→ **TASK DESCRIPTION**: Take the listing from its first line through the line that contains "خدمتکارش، سرانجام نزد" and please retype those lines exactly, leaving out the pictures.
Top of THE RECORDS
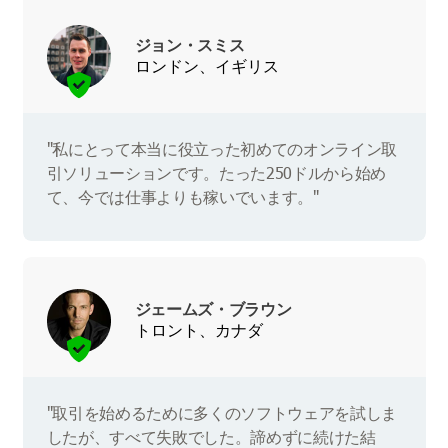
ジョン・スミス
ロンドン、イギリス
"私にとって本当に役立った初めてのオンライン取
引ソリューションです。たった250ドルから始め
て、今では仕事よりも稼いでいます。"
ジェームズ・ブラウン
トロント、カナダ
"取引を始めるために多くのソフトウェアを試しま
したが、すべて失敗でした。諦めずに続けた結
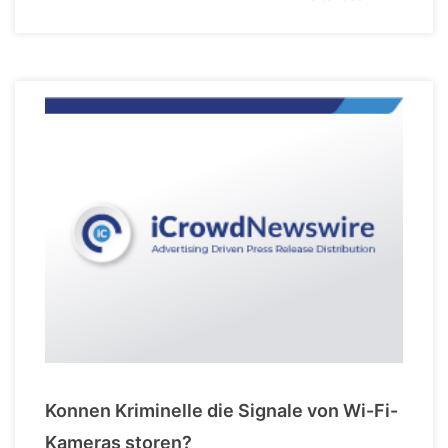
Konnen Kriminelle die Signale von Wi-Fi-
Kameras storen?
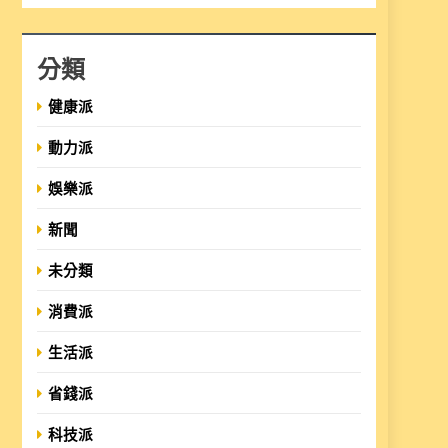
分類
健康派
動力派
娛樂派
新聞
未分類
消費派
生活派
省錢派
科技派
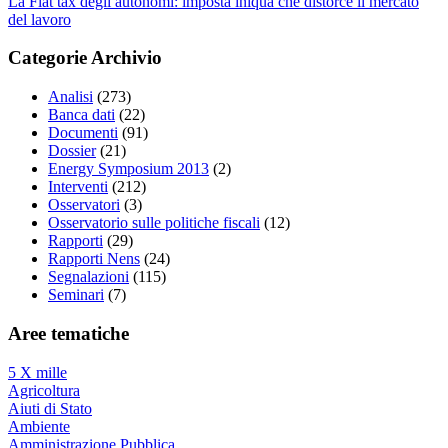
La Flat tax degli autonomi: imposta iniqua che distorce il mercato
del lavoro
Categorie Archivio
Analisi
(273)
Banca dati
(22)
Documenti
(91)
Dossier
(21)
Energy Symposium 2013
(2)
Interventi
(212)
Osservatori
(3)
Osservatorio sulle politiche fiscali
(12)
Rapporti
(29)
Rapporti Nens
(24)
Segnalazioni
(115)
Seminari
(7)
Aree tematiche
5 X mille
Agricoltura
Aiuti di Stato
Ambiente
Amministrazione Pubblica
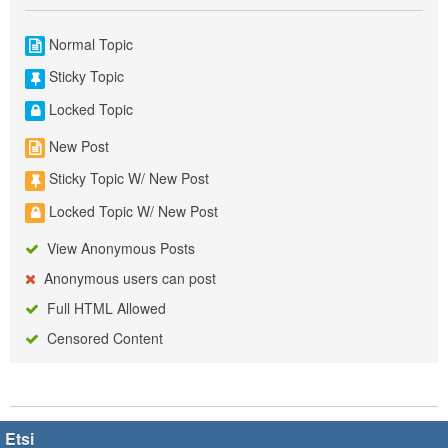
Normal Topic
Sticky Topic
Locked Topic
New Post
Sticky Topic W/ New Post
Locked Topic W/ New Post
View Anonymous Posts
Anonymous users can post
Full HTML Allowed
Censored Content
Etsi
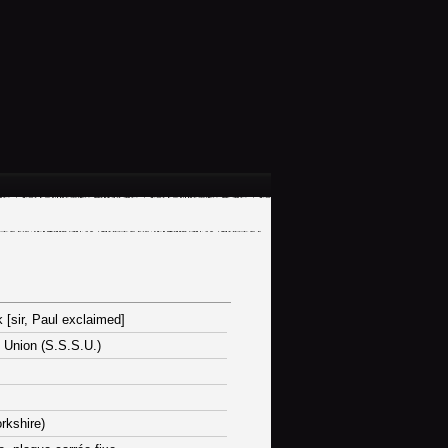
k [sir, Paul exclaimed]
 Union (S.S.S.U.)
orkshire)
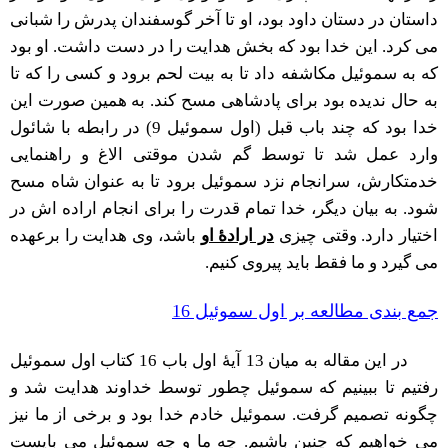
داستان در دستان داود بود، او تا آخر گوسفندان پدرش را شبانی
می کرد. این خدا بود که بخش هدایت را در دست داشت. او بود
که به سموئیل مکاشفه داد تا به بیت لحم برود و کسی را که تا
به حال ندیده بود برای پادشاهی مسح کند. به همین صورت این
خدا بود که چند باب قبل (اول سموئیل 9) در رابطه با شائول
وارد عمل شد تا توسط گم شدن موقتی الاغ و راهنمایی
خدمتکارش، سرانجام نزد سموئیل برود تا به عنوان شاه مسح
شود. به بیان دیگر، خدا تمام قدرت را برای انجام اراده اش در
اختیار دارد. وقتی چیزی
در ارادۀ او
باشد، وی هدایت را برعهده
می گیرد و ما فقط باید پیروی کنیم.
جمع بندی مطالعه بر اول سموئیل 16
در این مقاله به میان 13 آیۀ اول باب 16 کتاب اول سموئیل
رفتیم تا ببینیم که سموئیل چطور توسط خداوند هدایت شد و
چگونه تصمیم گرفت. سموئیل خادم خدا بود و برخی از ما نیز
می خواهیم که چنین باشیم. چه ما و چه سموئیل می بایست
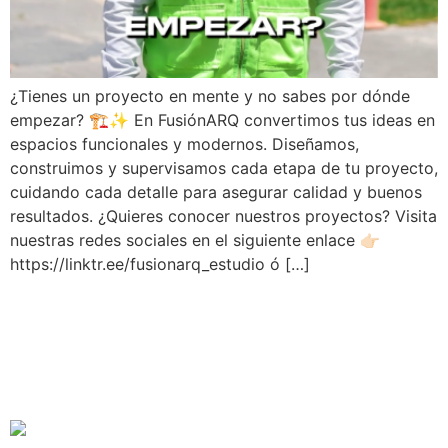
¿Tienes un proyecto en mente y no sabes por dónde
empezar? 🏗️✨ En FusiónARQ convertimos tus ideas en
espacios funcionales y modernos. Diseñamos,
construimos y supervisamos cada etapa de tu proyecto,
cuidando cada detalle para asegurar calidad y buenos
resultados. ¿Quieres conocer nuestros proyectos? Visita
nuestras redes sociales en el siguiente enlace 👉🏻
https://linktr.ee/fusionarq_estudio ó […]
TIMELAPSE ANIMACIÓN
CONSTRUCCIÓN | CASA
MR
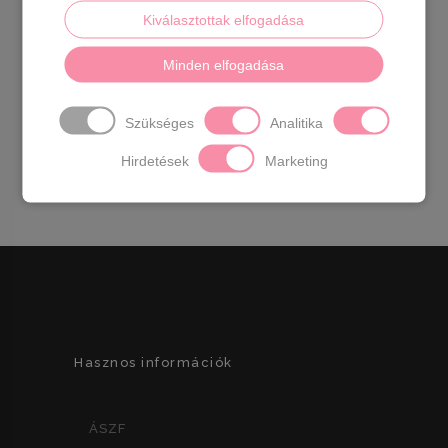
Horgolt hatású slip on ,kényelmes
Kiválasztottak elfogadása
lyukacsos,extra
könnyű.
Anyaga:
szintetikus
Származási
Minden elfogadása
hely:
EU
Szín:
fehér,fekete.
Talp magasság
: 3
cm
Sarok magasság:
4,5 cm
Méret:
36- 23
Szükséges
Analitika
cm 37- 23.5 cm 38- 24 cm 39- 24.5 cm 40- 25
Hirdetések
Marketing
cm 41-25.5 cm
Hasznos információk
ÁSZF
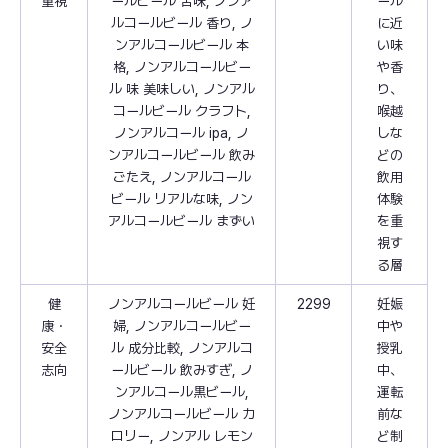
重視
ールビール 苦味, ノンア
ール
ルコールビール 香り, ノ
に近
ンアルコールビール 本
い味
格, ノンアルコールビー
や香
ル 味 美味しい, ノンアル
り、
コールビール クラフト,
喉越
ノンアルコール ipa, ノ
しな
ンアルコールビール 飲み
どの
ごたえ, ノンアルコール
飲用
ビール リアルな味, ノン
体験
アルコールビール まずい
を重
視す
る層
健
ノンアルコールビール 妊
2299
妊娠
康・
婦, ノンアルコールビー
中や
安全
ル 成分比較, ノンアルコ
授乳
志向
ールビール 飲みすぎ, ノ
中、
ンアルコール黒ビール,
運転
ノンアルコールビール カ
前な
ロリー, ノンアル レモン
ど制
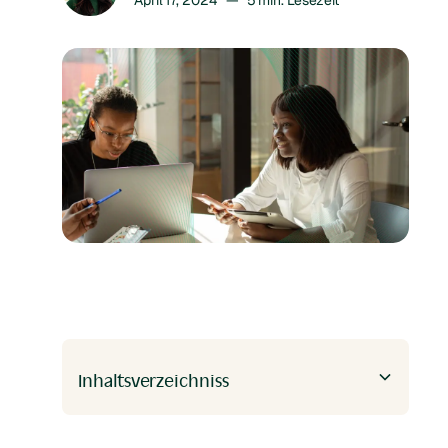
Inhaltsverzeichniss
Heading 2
Bottom of THE RECORDS
→ **WRITTEN RESPONSE**:
ジョン・スミス
ロンドン、イギリス
"私にとって本当に役立った初めてのオンライン取
引ソリューションです。たった250ドルから始め
て、今では仕事よりも稼いでいます。"
ジェームズ・ブラウン
トロント、カナダ
"取引を始めるために多くのソフトウェアを試しま
したが、すべて失敗でした。諦めずに続けた結
Konnen Kriminelle die Signale von Wi-Fi-
Kameras storen?
分類
健康派
動力派
娛樂派
新聞
未分類
消費派
生活派
省錢派
科技派
La Flat tax degli autonomi: imposta iniqua che distorce il mercato
del lavoro
Categorie Archivio
Analisi
(273)
Banca dati
(22)
Documenti
(91)
Dossier
(21)
Energy Symposium 2013
(2)
Interventi
(212)
Osservatori
(3)
Osservatorio sulle politiche fiscali
(12)
Rapporti
(29)
Rapporti Nens
(24)
Segnalazioni
(115)
Seminari
(7)
Aree tematiche
5 X mille
Agricoltura
Aiuti di Stato
Ambiente
Amministrazione Pubblica
Normal Topic
Sticky Topic
Locked Topic
New Post
Sticky Topic W/ New Post
Locked Topic W/ New Post
View Anonymous Posts
Anonymous users can post
Full HTML Allowed
Censored Content
Etsi
k [sir, Paul exclaimed]
 Union (S.S.S.U.)
orkshire)
داستان در دستان داود بود، او تا آخر گوسفندان پدرش را شبانی
می کرد. این خدا بود که بخش هدایت را در دست داشت. او بود
که به سموئیل مکاشفه داد تا به بیت لحم برود و کسی را که تا
به حال ندیده بود برای پادشاهی مسح کند. به همین صورت این
خدا بود که چند باب قبل (اول سموئیل 9) در رابطه با شائول
وارد عمل شد تا توسط گم شدن موقتی الاغ و راهنمایی
خدمتکارش، سرانجام نزد سموئیل برود تا به عنوان شاه مسح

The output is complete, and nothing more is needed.